Yuuta's outburst towards the end of the penultimate episode of Chuunibyou demo Koi ga Shitai was always going to reverberate through things in this finale somewhat, but nobody would have imagined those reverberations would be so widely effecting.
While Dekomori has decided to hang up her pigtails, as it were, and set aside her delusions in the wake of Rikka's decision to do likewise, so Kumin seems to have "inherited" the Wicked Eye and is now wandering around school wearing that trademark eye patch and bandage. As for Rikka herself, Yuuta has heard nothing of her since her last meeting, and his worry turns to outright horror when he realises that Rikka has outright moved away.

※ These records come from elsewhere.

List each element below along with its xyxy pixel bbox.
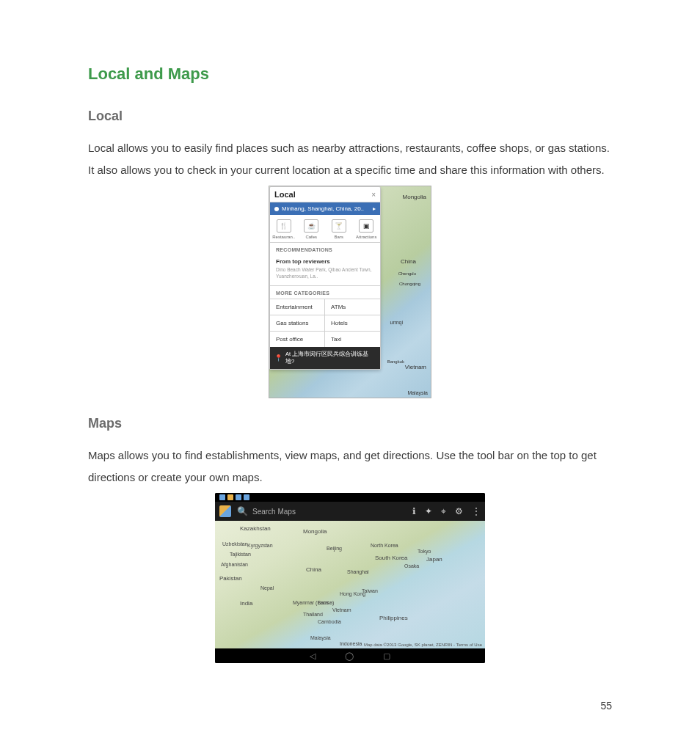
map-label-tokyo: Tokyo [418,549,431,554]
section-heading-maps: Maps [88,416,612,431]
bars-icon: 🍸 [332,219,346,233]
recommendations-heading: RECOMMENDATIONS [270,243,380,255]
maps-app-icon[interactable] [219,505,231,517]
more-category-entertainment[interactable]: Entertainment [270,299,325,315]
local-panel-header: Local × [270,187,380,202]
map-label-bangkok: Bangkok [387,359,404,364]
category-restaurants[interactable]: 🍴 Restauran.. [270,215,298,242]
map-label-urmqi: urmqi [390,320,403,325]
map-label-thailand: Thailand [303,612,323,617]
status-bar [215,493,485,502]
category-cafes[interactable]: ☕ Cafes [298,215,326,242]
section-body-local: Local allows you to easily find places s… [88,137,612,181]
recommendation-title: From top reviewers [276,258,374,265]
recent-apps-icon[interactable]: ▢ [383,651,390,661]
figure-maps: 🔍 Search Maps ℹ ✦ ⌖ ⚙ ⋮ Kazakhstan Mongo… [88,489,612,663]
search-placeholder: Search Maps [252,508,296,516]
status-icon [219,494,225,500]
status-icon [227,494,233,500]
map-label-hongkong: Hong Kong [340,591,365,596]
map-label-china: China [401,258,416,265]
map-label-chengdu: Chengdu [398,271,416,276]
map-label-beijing: Beijing [327,546,342,551]
status-icon [244,494,249,500]
map-label-chongqing: Chongqing [399,282,420,286]
checkin-footer[interactable]: 📍 At 上海市闵行区民兵综合训练基地? [270,347,380,369]
map-label-malaysia: Malaysia [310,635,331,640]
category-row: 🍴 Restauran.. ☕ Cafes 🍸 Bars ▣ Attractio… [270,215,380,243]
status-icon [236,494,241,500]
maps-toolbar: 🔍 Search Maps ℹ ✦ ⌖ ⚙ ⋮ [215,502,485,521]
map-label-tajikistan: Tajikistan [230,552,251,557]
my-location-icon[interactable]: ⌖ [441,506,446,516]
category-bars[interactable]: 🍸 Bars [325,215,353,242]
category-label: Restauran.. [272,235,295,239]
more-categories-grid: Entertainment ATMs Gas stations Hotels P… [270,299,380,347]
document-page: Local and Maps Local Local allows you to… [0,0,700,735]
map-label-north-korea: North Korea [371,543,398,548]
restaurants-icon: 🍴 [277,219,291,233]
more-category-atms[interactable]: ATMs [325,299,380,315]
home-icon[interactable]: ◯ [345,651,354,661]
map-label-kyrgyzstan: Kyrgyzstan [247,543,273,548]
page-number: 55 [600,700,612,712]
section-body-maps: Maps allows you to find establishments, … [88,445,612,489]
map-label-malaysia: Malaysia [407,390,428,395]
page-title: Local and Maps [88,65,612,84]
map-label-indonesia: Indonesia [340,641,362,646]
search-icon: 🔍 [237,506,248,516]
map-label-laos: Laos [318,600,329,605]
map-label-south-korea: South Korea [375,555,407,561]
figure-local: Mongolia China Chengdu Chongqing urmqi B… [88,181,612,398]
map-label-vietnam: Vietnam [405,364,426,370]
search-field[interactable]: 🔍 Search Maps [237,506,406,516]
map-label-nepal: Nepal [260,585,274,590]
checkin-text: At 上海市闵行区民兵综合训练基地? [285,351,376,365]
map-label-mongolia: Mongolia [403,194,426,200]
map-label-japan: Japan [426,556,442,563]
attractions-icon: ▣ [359,219,373,233]
map-label-vietnam: Vietnam [332,607,351,612]
map-label-philippines: Philippines [379,615,408,621]
more-category-post-office[interactable]: Post office [270,331,325,347]
recommendation-subtitle: Dino Beach Water Park, Qibao Ancient Tow… [276,266,374,279]
maps-screenshot: 🔍 Search Maps ℹ ✦ ⌖ ⚙ ⋮ Kazakhstan Mongo… [215,493,485,663]
map-label-india: India [240,600,252,607]
map-label-china: China [306,566,321,573]
toolbar-icons: ℹ ✦ ⌖ ⚙ ⋮ [412,506,481,516]
category-label: Attractions [356,235,376,239]
category-label: Cafes [305,235,317,239]
local-panel: Local × Minhang, Shanghai, China, 20.. ▸… [269,186,381,370]
local-panel-title: Local [274,190,296,199]
category-label: Bars [335,235,343,239]
map-label-cambodia: Cambodia [318,619,341,624]
pin-icon: 📍 [274,354,282,362]
layers-icon[interactable]: ✦ [425,506,432,516]
map-label-uzbekistan: Uzbekistan [222,541,248,546]
device-nav-bar: ◁ ◯ ▢ [215,648,485,663]
local-screenshot: Mongolia China Chengdu Chongqing urmqi B… [269,186,431,398]
map-viewport[interactable]: Kazakhstan Mongolia Uzbekistan Kyrgyzsta… [215,521,485,648]
cafes-icon: ☕ [304,219,318,233]
more-category-taxi[interactable]: Taxi [325,331,380,347]
map-attribution: Map data ©2013 Google, SK planet, ZENRIN… [364,643,482,647]
location-row[interactable]: Minhang, Shanghai, China, 20.. ▸ [270,202,380,215]
chevron-right-icon: ▸ [373,205,376,212]
info-icon[interactable]: ℹ [412,506,416,516]
category-attractions[interactable]: ▣ Attractions [353,215,381,242]
more-categories-heading: MORE CATEGORIES [270,286,380,299]
more-category-hotels[interactable]: Hotels [325,315,380,331]
map-label-afghanistan: Afghanistan [221,562,248,567]
recommendation-item[interactable]: From top reviewers Dino Beach Water Park… [270,255,380,286]
map-label-osaka: Osaka [404,563,419,568]
map-label-shanghai: Shanghai [347,569,369,574]
overflow-menu-icon[interactable]: ⋮ [472,506,481,516]
map-label-pakistan: Pakistan [219,575,242,582]
close-icon[interactable]: × [371,191,376,199]
more-category-gas-stations[interactable]: Gas stations [270,315,325,331]
settings-icon[interactable]: ⚙ [455,506,463,516]
section-heading-local: Local [88,109,612,124]
location-dot-icon [274,207,279,211]
back-icon[interactable]: ◁ [310,651,316,661]
map-label-mongolia: Mongolia [303,528,327,535]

Thus, it's time for Yuuta to stand up and do what Rikka needs him to do... but what is that exactly? Surprisingly, it's Kumin who seems to hold the answer to that question, revealing that it was in fact the Dark Flame Master who "inspired" Rikka even before Yuuta had actually met her face to face, and that it was his world of fantasy and its influence upon Rikka that allowed her to carry on living after the death of her father. In other words, it's time to dust off the Dark Flame Master's schtick one last time to snatch Rikka away from her mundane reality and give her an opportunity to say the one thing she'd never been able to... goodbye.
Although it dug into me with all of the right emotional hooks and made for a satisfyingly sweet and sappy ending to the series, I'm not too sure what to make of this finale from a logical point of view - it ultimately asserted that daydreams and fantasies are a-okay (and they are, of course), but that didn't quite sit straight against the over-reliance on them that Rikka exhibited to the end. Still, perhaps I'm over-thinking things - this is a light novel adaptation, after all - and from an emotional standpoint this felt like a good ending, to close out an impressively strong final few episodes to the show. Given how its comedy worked pretty well initially before becoming repetitive and tired, Chuunibyou demo Koi ga Shitai feels very much like a series which sagged in the middle as it seemingly struggled with its direction before finally finding its footing again. That the show managed to get away with that sag to some degree says a lot for what Kyoto Animation get right time and again, but this isn't one of their classics in terms of overall entertainment value no matter how strongly it finished. More importantly though, it's no Nichijou either, and for a while I was concerned that it would turn out to be just that.